◆ Data items ◆
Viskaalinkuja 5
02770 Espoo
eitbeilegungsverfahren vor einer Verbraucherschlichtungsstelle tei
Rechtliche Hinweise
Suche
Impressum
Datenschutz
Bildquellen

◆ Directions for this task ◆
Copy the line containing "eitbeilegungsverfahren vor einer" and every line after it, through the last line of the records. Include nothing else.

◆ Exercise answer ◆
eitbeilegungsverfahren vor einer Verbraucherschlichtungsstelle tei
Rechtliche Hinweise
Suche
Impressum
Datenschutz
Bildquellen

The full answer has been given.